··· RECORDED INFORMATION ···
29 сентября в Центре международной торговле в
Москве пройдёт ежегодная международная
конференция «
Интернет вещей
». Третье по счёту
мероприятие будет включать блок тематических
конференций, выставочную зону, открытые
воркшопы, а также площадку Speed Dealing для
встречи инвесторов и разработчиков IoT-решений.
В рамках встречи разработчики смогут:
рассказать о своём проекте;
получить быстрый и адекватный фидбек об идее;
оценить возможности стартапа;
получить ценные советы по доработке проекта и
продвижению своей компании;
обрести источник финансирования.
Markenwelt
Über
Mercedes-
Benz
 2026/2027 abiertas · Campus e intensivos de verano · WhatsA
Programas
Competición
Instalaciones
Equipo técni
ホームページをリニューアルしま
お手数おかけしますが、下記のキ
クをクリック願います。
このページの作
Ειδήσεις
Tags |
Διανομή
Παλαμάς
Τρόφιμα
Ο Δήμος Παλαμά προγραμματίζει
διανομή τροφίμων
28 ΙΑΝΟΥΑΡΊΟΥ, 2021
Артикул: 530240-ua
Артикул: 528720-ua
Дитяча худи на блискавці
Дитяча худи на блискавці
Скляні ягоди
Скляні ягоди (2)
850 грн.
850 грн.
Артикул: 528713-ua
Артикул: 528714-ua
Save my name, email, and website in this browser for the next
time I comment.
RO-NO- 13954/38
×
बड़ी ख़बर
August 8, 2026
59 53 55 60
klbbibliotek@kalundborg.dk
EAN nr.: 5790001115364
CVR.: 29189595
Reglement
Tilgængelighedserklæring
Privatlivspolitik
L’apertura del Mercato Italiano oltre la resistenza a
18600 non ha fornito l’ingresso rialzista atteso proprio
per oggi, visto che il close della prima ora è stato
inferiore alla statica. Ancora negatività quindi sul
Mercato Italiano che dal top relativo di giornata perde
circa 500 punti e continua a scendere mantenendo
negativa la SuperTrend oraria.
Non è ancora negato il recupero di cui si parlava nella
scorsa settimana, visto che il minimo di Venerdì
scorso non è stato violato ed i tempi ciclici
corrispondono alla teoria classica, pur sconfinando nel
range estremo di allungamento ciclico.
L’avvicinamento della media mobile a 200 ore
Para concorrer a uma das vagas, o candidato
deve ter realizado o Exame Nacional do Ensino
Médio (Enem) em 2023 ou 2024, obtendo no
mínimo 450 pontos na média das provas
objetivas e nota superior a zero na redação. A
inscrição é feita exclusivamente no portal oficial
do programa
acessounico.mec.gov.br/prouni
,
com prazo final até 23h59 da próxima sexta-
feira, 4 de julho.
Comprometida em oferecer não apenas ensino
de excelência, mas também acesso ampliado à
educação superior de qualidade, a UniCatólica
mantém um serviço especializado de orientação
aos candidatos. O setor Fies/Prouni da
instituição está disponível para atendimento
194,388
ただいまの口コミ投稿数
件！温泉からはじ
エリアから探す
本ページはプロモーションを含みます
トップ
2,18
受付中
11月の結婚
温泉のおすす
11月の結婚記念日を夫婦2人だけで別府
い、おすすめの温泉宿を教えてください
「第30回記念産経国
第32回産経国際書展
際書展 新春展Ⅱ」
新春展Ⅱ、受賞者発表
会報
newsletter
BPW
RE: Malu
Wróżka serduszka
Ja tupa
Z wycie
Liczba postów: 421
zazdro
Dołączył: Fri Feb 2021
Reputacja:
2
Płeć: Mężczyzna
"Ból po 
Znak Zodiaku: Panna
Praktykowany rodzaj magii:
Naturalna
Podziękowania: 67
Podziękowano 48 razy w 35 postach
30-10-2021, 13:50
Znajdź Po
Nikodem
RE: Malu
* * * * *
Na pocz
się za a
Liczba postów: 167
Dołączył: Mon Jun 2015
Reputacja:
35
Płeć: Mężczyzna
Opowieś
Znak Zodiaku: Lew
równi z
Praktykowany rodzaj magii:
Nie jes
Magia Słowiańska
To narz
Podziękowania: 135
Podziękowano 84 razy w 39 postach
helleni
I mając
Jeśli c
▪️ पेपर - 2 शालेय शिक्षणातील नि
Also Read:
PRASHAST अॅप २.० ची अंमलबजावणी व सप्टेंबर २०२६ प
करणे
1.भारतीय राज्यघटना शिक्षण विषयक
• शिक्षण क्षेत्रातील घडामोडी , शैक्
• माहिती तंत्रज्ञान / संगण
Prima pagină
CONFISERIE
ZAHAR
···
• BRIEF
Output the records once more, exactly as they stand.

• EXERCISE RESPONSE
29 сентября в Центре международной торговле в
Москве пройдёт ежегодная международная
конференция «
Интернет вещей
». Третье по счёту
мероприятие будет включать блок тематических
конференций, выставочную зону, открытые
воркшопы, а также площадку Speed Dealing для
встречи инвесторов и разработчиков IoT-решений.
В рамках встречи разработчики смогут:
рассказать о своём проекте;
получить быстрый и адекватный фидбек об идее;
оценить возможности стартапа;
получить ценные советы по доработке проекта и
продвижению своей компании;
обрести источник финансирования.
Markenwelt
Über
Mercedes-
Benz
 2026/2027 abiertas · Campus e intensivos de verano · WhatsA
Programas
Competición
Instalaciones
Equipo técni
ホームページをリニューアルしま
お手数おかけしますが、下記のキ
クをクリック願います。
このページの作
Ειδήσεις
Tags |
Διανομή
Παλαμάς
Τρόφιμα
Ο Δήμος Παλαμά προγραμματίζει
διανομή τροφίμων
28 ΙΑΝΟΥΑΡΊΟΥ, 2021
Артикул: 530240-ua
Артикул: 528720-ua
Дитяча худи на блискавці
Дитяча худи на блискавці
Скляні ягоди
Скляні ягоди (2)
850 грн.
850 грн.
Артикул: 528713-ua
Артикул: 528714-ua
Save my name, email, and website in this browser for the next
time I comment.
RO-NO- 13954/38
×
बड़ी ख़बर
August 8, 2026
59 53 55 60
klbbibliotek@kalundborg.dk
EAN nr.: 5790001115364
CVR.: 29189595
Reglement
Tilgængelighedserklæring
Privatlivspolitik
L’apertura del Mercato Italiano oltre la resistenza a
18600 non ha fornito l’ingresso rialzista atteso proprio
per oggi, visto che il close della prima ora è stato
inferiore alla statica. Ancora negatività quindi sul
Mercato Italiano che dal top relativo di giornata perde
circa 500 punti e continua a scendere mantenendo
negativa la SuperTrend oraria.
Non è ancora negato il recupero di cui si parlava nella
scorsa settimana, visto che il minimo di Venerdì
scorso non è stato violato ed i tempi ciclici
corrispondono alla teoria classica, pur sconfinando nel
range estremo di allungamento ciclico.
L’avvicinamento della media mobile a 200 ore
Para concorrer a uma das vagas, o candidato
deve ter realizado o Exame Nacional do Ensino
Médio (Enem) em 2023 ou 2024, obtendo no
mínimo 450 pontos na média das provas
objetivas e nota superior a zero na redação. A
inscrição é feita exclusivamente no portal oficial
do programa
acessounico.mec.gov.br/prouni
,
com prazo final até 23h59 da próxima sexta-
feira, 4 de julho.
Comprometida em oferecer não apenas ensino
de excelência, mas também acesso ampliado à
educação superior de qualidade, a UniCatólica
mantém um serviço especializado de orientação
aos candidatos. O setor Fies/Prouni da
instituição está disponível para atendimento
194,388
ただいまの口コミ投稿数
件！温泉からはじ
エリアから探す
本ページはプロモーションを含みます
トップ
2,18
受付中
11月の結婚
温泉のおすす
11月の結婚記念日を夫婦2人だけで別府
い、おすすめの温泉宿を教えてください
「第30回記念産経国
第32回産経国際書展
際書展 新春展Ⅱ」
新春展Ⅱ、受賞者発表
会報
newsletter
BPW
RE: Malu
Wróżka serduszka
Ja tupa
Z wycie
Liczba postów: 421
zazdro
Dołączył: Fri Feb 2021
Reputacja:
2
Płeć: Mężczyzna
"Ból po 
Znak Zodiaku: Panna
Praktykowany rodzaj magii:
Naturalna
Podziękowania: 67
Podziękowano 48 razy w 35 postach
30-10-2021, 13:50
Znajdź Po
Nikodem
RE: Malu
* * * * *
Na pocz
się za a
Liczba postów: 167
Dołączył: Mon Jun 2015
Reputacja:
35
Płeć: Mężczyzna
Opowieś
Znak Zodiaku: Lew
równi z
Praktykowany rodzaj magii:
Nie jes
Magia Słowiańska
To narz
Podziękowania: 135
Podziękowano 84 razy w 39 postach
helleni
I mając
Jeśli c
▪️ पेपर - 2 शालेय शिक्षणातील नि
Also Read:
PRASHAST अॅप २.० ची अंमलबजावणी व सप्टेंबर २०२६ प
करणे
1.भारतीय राज्यघटना शिक्षण विषयक
• शिक्षण क्षेत्रातील घडामोडी , शैक्
• माहिती तंत्रज्ञान / संगण
Prima pagină
CONFISERIE
ZAHAR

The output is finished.